- WHAT IS NEEDED -
Where a line of the records contains the word "meio", show that line.

- PROVIDED DATA -
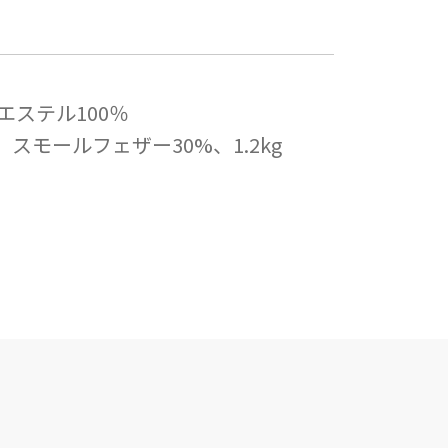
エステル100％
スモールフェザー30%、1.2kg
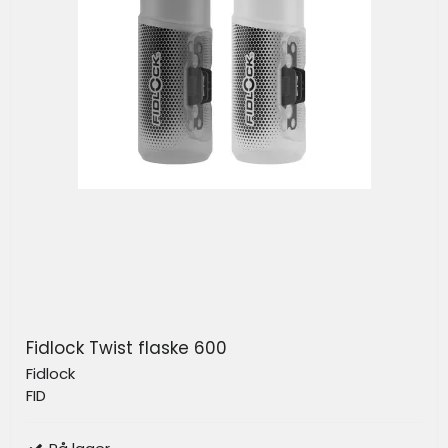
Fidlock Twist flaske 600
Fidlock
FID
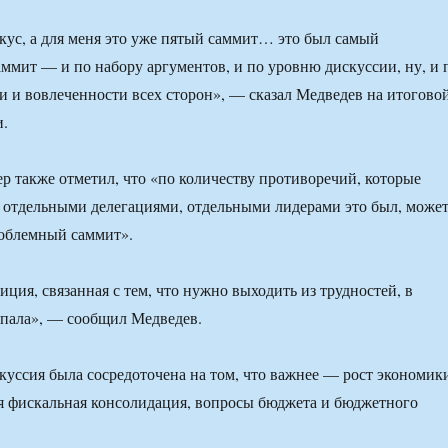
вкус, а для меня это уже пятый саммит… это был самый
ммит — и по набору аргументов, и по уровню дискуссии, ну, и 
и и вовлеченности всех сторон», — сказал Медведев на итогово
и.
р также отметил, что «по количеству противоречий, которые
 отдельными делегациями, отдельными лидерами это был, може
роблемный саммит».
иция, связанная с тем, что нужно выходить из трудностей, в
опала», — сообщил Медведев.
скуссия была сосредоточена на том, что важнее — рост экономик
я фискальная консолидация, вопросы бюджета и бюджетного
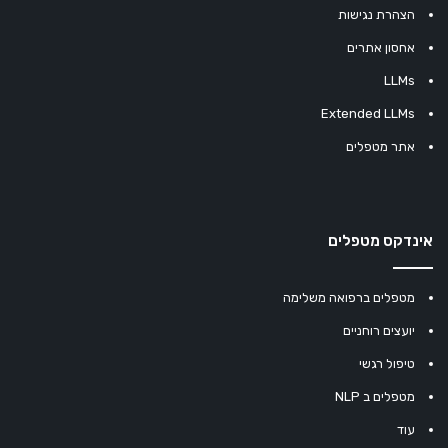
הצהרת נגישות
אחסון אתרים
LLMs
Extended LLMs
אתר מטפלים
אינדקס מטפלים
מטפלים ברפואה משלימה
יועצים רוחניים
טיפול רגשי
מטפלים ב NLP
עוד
---
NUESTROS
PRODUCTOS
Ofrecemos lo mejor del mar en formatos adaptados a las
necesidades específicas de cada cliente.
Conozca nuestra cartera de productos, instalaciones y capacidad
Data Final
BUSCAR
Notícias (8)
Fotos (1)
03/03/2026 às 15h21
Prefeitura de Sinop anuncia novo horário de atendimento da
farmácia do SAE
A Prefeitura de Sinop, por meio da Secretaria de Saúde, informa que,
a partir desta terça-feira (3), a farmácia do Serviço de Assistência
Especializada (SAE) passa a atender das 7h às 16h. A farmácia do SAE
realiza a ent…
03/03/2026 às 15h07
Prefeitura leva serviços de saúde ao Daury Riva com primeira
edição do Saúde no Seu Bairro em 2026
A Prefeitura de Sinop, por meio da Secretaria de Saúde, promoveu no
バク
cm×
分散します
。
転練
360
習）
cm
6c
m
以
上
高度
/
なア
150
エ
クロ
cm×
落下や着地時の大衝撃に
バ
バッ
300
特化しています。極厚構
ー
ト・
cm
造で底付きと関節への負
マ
---
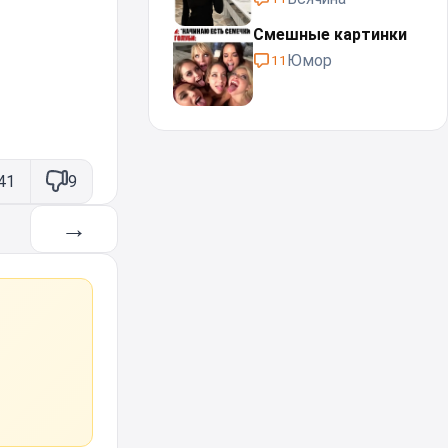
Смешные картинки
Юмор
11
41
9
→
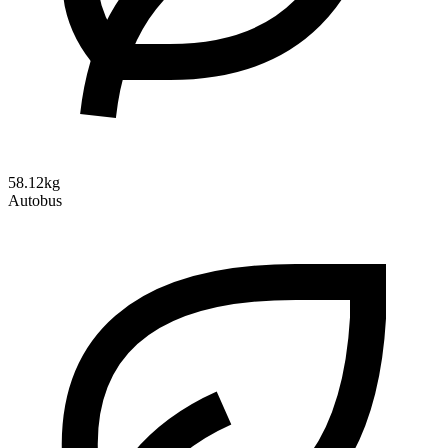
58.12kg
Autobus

- RESPONSE BELOW -
A Prefeitura de Sinop, por meio da Secretaria de Saúde, informa que,
A Prefeitura de Sinop, por meio da Secretaria de Saúde, promoveu no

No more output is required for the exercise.